Pues bien, lo logrado por Francisco Araiza no se parece en nada a lo hecho por Octavio Paz, y comparativamente, no tengo la menor duda al afirmar que sus logros y méritos superan, con mucho, cualquier cosa que haya hecho Octavio Paz (o para el caso, prácticamente cualquier otro escritor mexicano, vivo o muerto). Lejos de ganar un premio de manera tramposa o espuria, Araiza fue a meterse a la casa de los inventores del lied, y les enseñó cómo hacerlo. Sabido es la alta estima que Dieter Fischer-Dieskau tenía por el tenor mexicano, y cómo llegó a llamarlo como el mejor intérprete de Schubert, dicho ni más ni menos por el que muchos consideramos el mejor intérprete de Schubert. Y para eso Araiza tuvo que hacerlo en tierra de los propios alemanes. Jamás olvidaré sus memorables recitales del Winterreise en un Cervantino hace ya casi dos décadas atrás, en una noche perfecta para una de las pieces de resistance más imponentes de la literatura cantada de Occidente. Eso no lo hizo Octavio Paz, y los reconocimientos que Araiza ha recibido en el extranjero superan, con mucho, todos los que obtuvo Paz, cuyo trabajo necesitaba ser traducido al francés, al italiano, al alemán, para desde allí ser valorados. Araiza fue a la casa del dragón, y lo domó.

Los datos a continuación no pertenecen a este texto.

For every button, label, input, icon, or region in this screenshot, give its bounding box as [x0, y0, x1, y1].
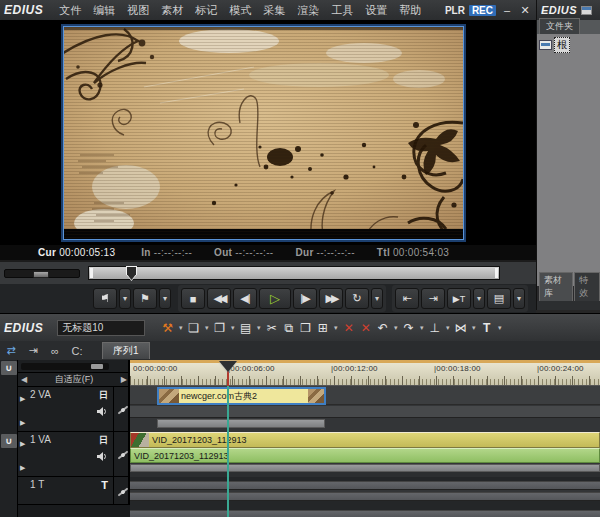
- menu-settings[interactable]: 设置: [359, 1, 393, 20]
- add-cut-point-icon[interactable]: ⊥: [426, 319, 443, 337]
- shuttle-handle[interactable]: [33, 271, 49, 278]
- rec-mode-toggle[interactable]: REC: [469, 5, 496, 16]
- save-project-dropdown[interactable]: ▾: [254, 324, 263, 332]
- title-track-icon[interactable]: T: [101, 479, 108, 491]
- video-track-icon[interactable]: 日: [99, 389, 108, 402]
- mixer-slider-icon[interactable]: [118, 487, 129, 496]
- play-around-cursor-button[interactable]: ▶T: [447, 288, 471, 309]
- clip-video-vid20171203[interactable]: VID_20171203_112913: [130, 432, 600, 448]
- save-project-icon[interactable]: ▤: [237, 319, 254, 337]
- title-tool-icon[interactable]: T: [478, 319, 495, 337]
- redo-icon[interactable]: ↷: [400, 319, 417, 337]
- bin-root-folder[interactable]: 根: [539, 37, 598, 53]
- plr-mode-toggle[interactable]: PLR: [445, 5, 465, 16]
- menu-capture[interactable]: 采集: [257, 1, 291, 20]
- expand-arrow-icon[interactable]: ▶: [20, 464, 25, 472]
- expand-arrow-icon[interactable]: ▶: [20, 419, 25, 427]
- loop-dropdown[interactable]: ▾: [371, 288, 383, 309]
- undo-icon[interactable]: ↶: [374, 319, 391, 337]
- new-sequence-dropdown[interactable]: ▾: [202, 324, 211, 332]
- copy-icon[interactable]: ⧉: [280, 319, 297, 337]
- lane-2va-audio[interactable]: [130, 406, 600, 418]
- source-patch-1va[interactable]: ∪: [1, 434, 17, 448]
- menu-help[interactable]: 帮助: [393, 1, 427, 20]
- timeline-zoom-slider[interactable]: [21, 363, 109, 370]
- connect-mode-icon[interactable]: C:: [66, 345, 88, 357]
- speaker-icon[interactable]: [96, 448, 108, 466]
- track-header-1t[interactable]: 1 T T: [18, 477, 130, 505]
- export-button[interactable]: ▤: [487, 288, 511, 309]
- cut-icon[interactable]: ✂: [263, 319, 280, 337]
- menu-marker[interactable]: 标记: [189, 1, 223, 20]
- mixer-slider-icon[interactable]: [118, 406, 129, 415]
- clip-audio-vid20171203[interactable]: VID_20171203_112913: [130, 448, 600, 463]
- fast-forward-button[interactable]: ▶▶: [319, 288, 343, 309]
- tab-asset-library[interactable]: 素材库: [539, 272, 573, 301]
- scale-fit-label[interactable]: 自适应(F): [55, 373, 94, 386]
- redo-dropdown[interactable]: ▾: [417, 324, 426, 332]
- insert-overwrite-mode-icon[interactable]: ⇄: [0, 344, 22, 357]
- play-button[interactable]: ▷: [259, 288, 291, 309]
- track-header-1va[interactable]: ▶ ▶ 1 VA 日: [18, 432, 130, 477]
- playhead-marker[interactable]: [219, 361, 237, 372]
- next-frame-button[interactable]: |▶: [293, 288, 317, 309]
- new-sequence-icon[interactable]: ❏: [185, 319, 202, 337]
- delete-icon[interactable]: ✕: [357, 319, 374, 337]
- shuttle-slider[interactable]: [4, 269, 80, 278]
- play-around-dropdown[interactable]: ▾: [473, 288, 485, 309]
- paste-icon[interactable]: ❒: [297, 319, 314, 337]
- video-track-icon[interactable]: 日: [99, 434, 108, 447]
- timeline-ruler[interactable]: 00:00:00:00 |00:00:06:00 |00:00:12:00 |0…: [130, 360, 600, 386]
- stop-button[interactable]: ■: [181, 288, 205, 309]
- menu-edit[interactable]: 编辑: [87, 1, 121, 20]
- add-cut-dropdown[interactable]: ▾: [443, 324, 452, 332]
- replace-dropdown[interactable]: ▾: [331, 324, 340, 332]
- loop-playback-button[interactable]: ↻: [345, 288, 369, 309]
- mixer-bar-2va[interactable]: [157, 419, 325, 428]
- lane-1t-row2[interactable]: [130, 492, 600, 501]
- menu-clip[interactable]: 素材: [155, 1, 189, 20]
- video-frame[interactable]: [63, 26, 464, 240]
- position-playhead[interactable]: [126, 266, 137, 281]
- clip-title-newcger[interactable]: newcger.com古典2: [157, 387, 326, 405]
- minimize-button[interactable]: –: [500, 4, 514, 16]
- lane-1t-row1[interactable]: [130, 481, 600, 490]
- mode-tool-dropdown[interactable]: ▾: [176, 324, 185, 332]
- replace-icon[interactable]: ⊞: [314, 319, 331, 337]
- open-project-dropdown[interactable]: ▾: [228, 324, 237, 332]
- mixer-bar-1va[interactable]: [130, 464, 600, 472]
- goto-out-button[interactable]: ⇥: [421, 288, 445, 309]
- goto-in-button[interactable]: ⇤: [395, 288, 419, 309]
- set-out-dropdown[interactable]: ▾: [159, 288, 171, 309]
- track-header-2va[interactable]: ▶ ▶ 2 VA 日: [18, 387, 130, 432]
- timeline-zoom-knob[interactable]: [91, 364, 103, 369]
- transition-dropdown[interactable]: ▾: [469, 324, 478, 332]
- menu-render[interactable]: 渲染: [291, 1, 325, 20]
- rewind-button[interactable]: ◀◀: [207, 288, 231, 309]
- previous-frame-button[interactable]: ◀|: [233, 288, 257, 309]
- source-patch-top[interactable]: ∪: [1, 361, 17, 375]
- menu-mode[interactable]: 模式: [223, 1, 257, 20]
- transition-icon[interactable]: ⋈: [452, 319, 469, 337]
- expand-arrow-icon[interactable]: ▶: [20, 395, 25, 403]
- tab-effects[interactable]: 特效: [574, 272, 600, 301]
- set-in-dropdown[interactable]: ▾: [119, 288, 131, 309]
- menu-file[interactable]: 文件: [53, 1, 87, 20]
- set-in-point-button[interactable]: ⚑: [93, 288, 117, 309]
- menu-tools[interactable]: 工具: [325, 1, 359, 20]
- ripple-mode-icon[interactable]: ∞: [44, 345, 66, 357]
- mode-tool-icon[interactable]: ⚒: [159, 319, 176, 337]
- sync-mode-icon[interactable]: ⇥: [22, 344, 44, 357]
- menu-view[interactable]: 视图: [121, 1, 155, 20]
- open-project-icon[interactable]: ❐: [211, 319, 228, 337]
- undo-dropdown[interactable]: ▾: [391, 324, 400, 332]
- sequence-tab[interactable]: 序列1: [102, 342, 150, 359]
- title-tool-dropdown[interactable]: ▾: [495, 324, 504, 332]
- lane-next-track-partial[interactable]: [130, 510, 600, 517]
- mixer-slider-icon[interactable]: [118, 451, 129, 460]
- set-out-point-button[interactable]: ⚑: [133, 288, 157, 309]
- bin-tab-folder[interactable]: 文件夹: [539, 18, 580, 34]
- speaker-icon[interactable]: [96, 403, 108, 421]
- close-button[interactable]: ✕: [518, 4, 532, 17]
- export-dropdown[interactable]: ▾: [513, 288, 525, 309]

Las palabras de Francisco Araiza en el Palacio de Bellas Artes nos hablan de un artista agradecido con su país, con su público, que lo recibió con los brazos abiertos. Aquí sus palabras, en una velada inolvidable.
Aunque el gran público, e incluso los escritores e intelectuales no estén enterados de lo alcanzado por Francisco Araiza, indudablemente es él, hoy por hoy, nuestro mayor orgullo, y el mejor representante que tenemos en Europa. Parece poco, pero no lo es.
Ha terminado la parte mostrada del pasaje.